*** Exercise material ***

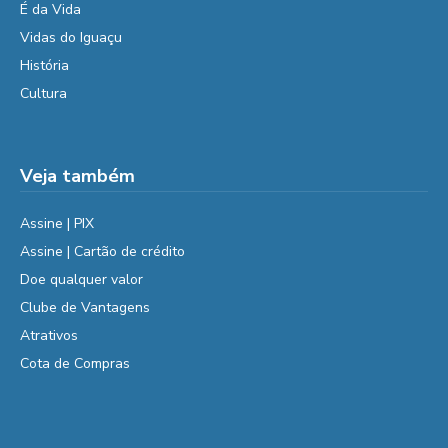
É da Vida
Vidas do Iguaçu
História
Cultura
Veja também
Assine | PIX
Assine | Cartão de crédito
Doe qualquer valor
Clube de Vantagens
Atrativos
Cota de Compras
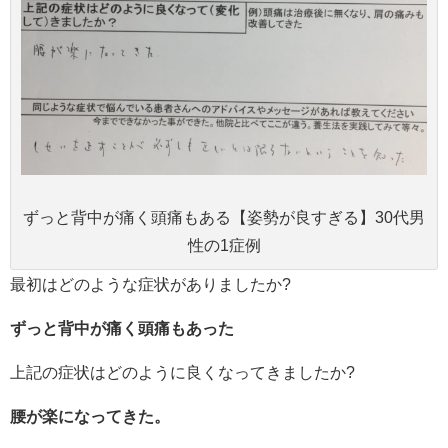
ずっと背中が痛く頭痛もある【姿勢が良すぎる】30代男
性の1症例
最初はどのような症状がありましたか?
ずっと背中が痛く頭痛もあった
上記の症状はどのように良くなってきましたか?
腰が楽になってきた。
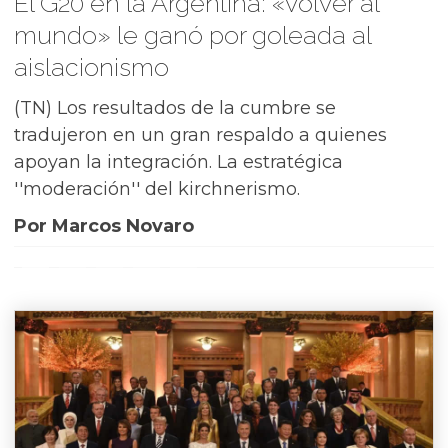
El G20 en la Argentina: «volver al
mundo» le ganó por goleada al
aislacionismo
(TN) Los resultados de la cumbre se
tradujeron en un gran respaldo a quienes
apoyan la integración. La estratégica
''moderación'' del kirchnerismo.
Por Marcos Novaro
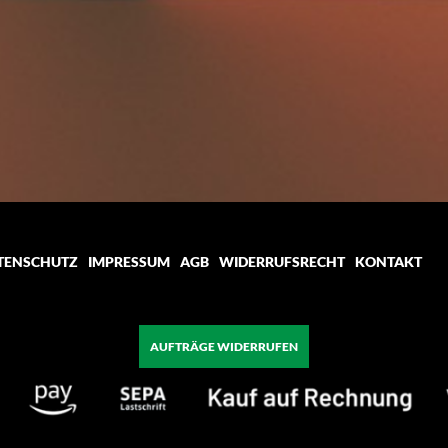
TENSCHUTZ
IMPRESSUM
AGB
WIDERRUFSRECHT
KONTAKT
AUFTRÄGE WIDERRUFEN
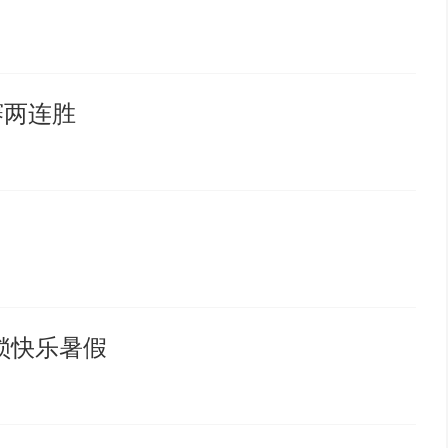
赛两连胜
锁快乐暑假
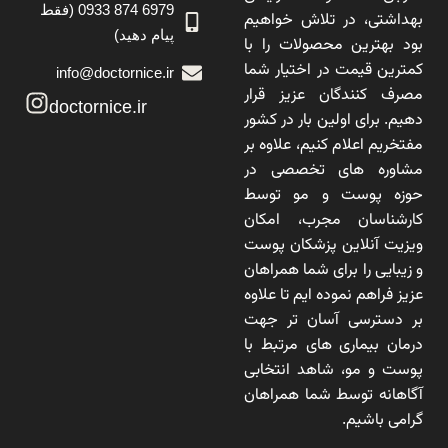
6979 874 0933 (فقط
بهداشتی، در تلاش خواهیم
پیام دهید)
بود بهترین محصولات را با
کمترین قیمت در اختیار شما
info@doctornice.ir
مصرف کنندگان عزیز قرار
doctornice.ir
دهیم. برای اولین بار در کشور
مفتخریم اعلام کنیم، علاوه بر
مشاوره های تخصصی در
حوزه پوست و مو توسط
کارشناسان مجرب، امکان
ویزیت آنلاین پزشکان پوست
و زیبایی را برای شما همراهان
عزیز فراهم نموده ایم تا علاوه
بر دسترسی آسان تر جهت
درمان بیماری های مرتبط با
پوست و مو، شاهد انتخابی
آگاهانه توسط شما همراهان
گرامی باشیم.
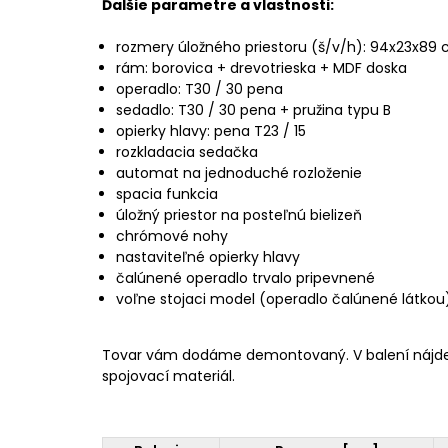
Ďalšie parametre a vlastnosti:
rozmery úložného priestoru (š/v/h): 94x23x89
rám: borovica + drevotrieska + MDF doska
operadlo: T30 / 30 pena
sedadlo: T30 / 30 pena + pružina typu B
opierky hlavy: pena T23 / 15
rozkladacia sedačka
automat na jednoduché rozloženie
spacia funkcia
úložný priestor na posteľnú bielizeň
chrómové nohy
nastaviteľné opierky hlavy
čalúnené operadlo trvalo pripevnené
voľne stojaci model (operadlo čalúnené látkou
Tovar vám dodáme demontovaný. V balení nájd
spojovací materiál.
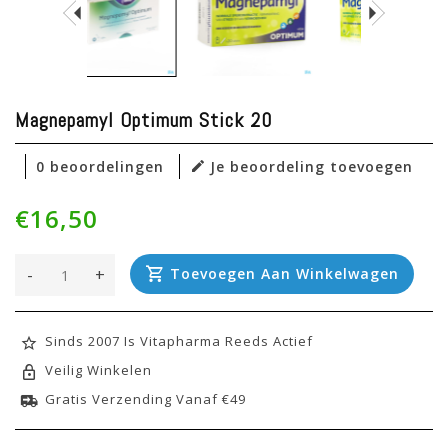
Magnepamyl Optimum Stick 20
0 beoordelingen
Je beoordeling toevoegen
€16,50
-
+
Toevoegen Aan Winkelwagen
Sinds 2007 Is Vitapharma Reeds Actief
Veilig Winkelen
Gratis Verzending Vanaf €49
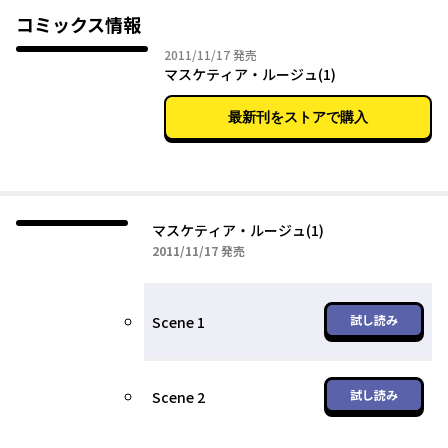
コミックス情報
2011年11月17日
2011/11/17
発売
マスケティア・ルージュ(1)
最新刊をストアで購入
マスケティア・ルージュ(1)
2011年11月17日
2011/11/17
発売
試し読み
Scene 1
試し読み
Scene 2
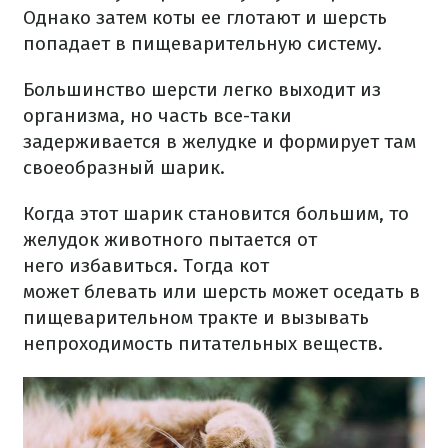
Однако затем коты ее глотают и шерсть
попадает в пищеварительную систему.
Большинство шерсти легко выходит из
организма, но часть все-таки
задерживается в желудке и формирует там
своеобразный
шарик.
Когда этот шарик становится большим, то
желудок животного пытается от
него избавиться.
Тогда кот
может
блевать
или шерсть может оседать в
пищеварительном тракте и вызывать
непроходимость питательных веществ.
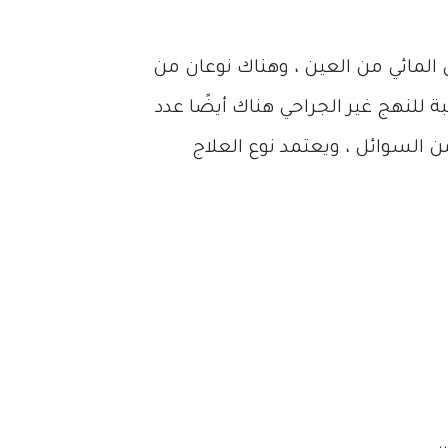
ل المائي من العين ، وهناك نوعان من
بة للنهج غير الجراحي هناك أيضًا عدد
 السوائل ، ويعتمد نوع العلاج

*** End of Exercise material ***

▶ Work required: Every line above in which the word "Assine" occurs is to be copied.

▶ Task answer:
Assine | PIX
Assine | Cartão de crédito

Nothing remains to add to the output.